We were pulled out of bed to take refuge under the roof of my grandparents in Clifton Arizona. Our trip began first through Tempe then over the bridge and the Salt River down below. During most of the months the river was dry. People would live under the bridge and make their way out during the day looking for work. Then came Mesa, which was the last town were you could stay before the desert was laid out on both sides of the road. You could rent a motel room in Mesa at the Motor Lodge. Your car would be parked and protected right next to your room. It was as if both you and your car were given a place to stay and given a bed. By the time we left our carport and drove through Mesa the No Vacancy signs were turned on. All the rooms and spaces were taken. I always wanted to know what kind of vacation other people were taking as they pulled into the motor lodges. Were the children pulled out of their beds with pillows and stuffed animals in the car driven my a mother wrapped in self-disctruction?

As we would all claim our spaces in the back seat our bodies would overlap.

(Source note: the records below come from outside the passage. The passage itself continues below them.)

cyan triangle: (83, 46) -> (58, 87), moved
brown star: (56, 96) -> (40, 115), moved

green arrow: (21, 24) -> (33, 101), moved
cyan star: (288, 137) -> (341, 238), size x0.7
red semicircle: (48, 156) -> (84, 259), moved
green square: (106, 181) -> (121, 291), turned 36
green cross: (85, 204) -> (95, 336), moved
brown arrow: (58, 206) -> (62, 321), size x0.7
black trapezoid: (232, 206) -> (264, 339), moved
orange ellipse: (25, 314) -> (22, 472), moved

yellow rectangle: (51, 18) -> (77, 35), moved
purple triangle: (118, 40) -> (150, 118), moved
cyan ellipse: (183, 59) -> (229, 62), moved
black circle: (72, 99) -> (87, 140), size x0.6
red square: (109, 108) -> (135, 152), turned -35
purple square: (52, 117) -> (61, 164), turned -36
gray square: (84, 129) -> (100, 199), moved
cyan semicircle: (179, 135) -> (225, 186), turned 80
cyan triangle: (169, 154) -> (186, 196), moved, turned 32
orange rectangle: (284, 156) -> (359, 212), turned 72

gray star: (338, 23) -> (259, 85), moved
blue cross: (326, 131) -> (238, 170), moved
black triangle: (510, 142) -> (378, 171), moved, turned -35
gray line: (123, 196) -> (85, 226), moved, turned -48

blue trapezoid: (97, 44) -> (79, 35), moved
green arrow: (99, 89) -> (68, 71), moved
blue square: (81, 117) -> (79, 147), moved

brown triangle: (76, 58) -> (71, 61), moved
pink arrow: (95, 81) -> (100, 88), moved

We tried to keep our spaces for sleeping. The beginning was the easy part of the trip. The highway along the desert was flat, giving us the security that we were safe. The saguaro cactus would be lit from the headlights and let us know they were there to guide our car and point the way. Highway 60 would start to climb and it was no longer a straight line. The turns started to pack us all up against each other. Any touching while awake resulted in hitting and kickick to regain the lost space. We became seals maintaining our fought after space on our rock, the back seat of the car. Now instead of seeing the desert I was aware that the asphalt dropped dangerously below. There was only a few guardrails. This road was to be driven in daylight on the way to a vacation, not at night in anger.

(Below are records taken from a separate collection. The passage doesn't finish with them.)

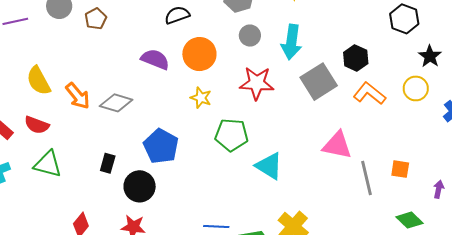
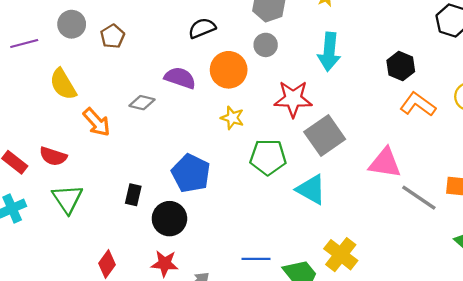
gray circle: (250, 36) -> (266, 45), moved
yellow semicircle: (39, 81) -> (63, 84), moved
gray square: (319, 82) -> (325, 135), moved
gray diamond: (116, 103) -> (142, 103), moved, size x0.7
green triangle: (48, 164) -> (67, 199), turned 44
gray line: (366, 178) -> (419, 198), turned -40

We were entering the Salt River Canyon. Whether we were awake or not we were all issued a warning that this was the first part of the dangerous drive. We were to be absolutely quiet and still. The little seals would have to find their place on the rock and stay. There were roadside shrines and crosses where others had died because they had not paid close attention to the highway as it disappeared into the red rock formation.There was another danger my mother did not know about. This is where Indians had lived. I kept my head down away from the window because there might be an Indian ready to claim back his canyon. An arrow might be pointed our way. This was the kind of area where they filmed westerns. This fit, Indians were out there waiting for a fleeing car. My mother never watched westerns.

During this part of the trip my mother never smoked. Her cigarette was smashed in the ashtray leaving a trail of smoke drifting to the back seat. She never lit another one until we were in the mining towns of Superior,Miami and the last one Globe. She needed all her attention and angry fuel to drive us through the canyon. The thought of becoming a highway marker in the shape of a cross was mare than even she wanted to imagine.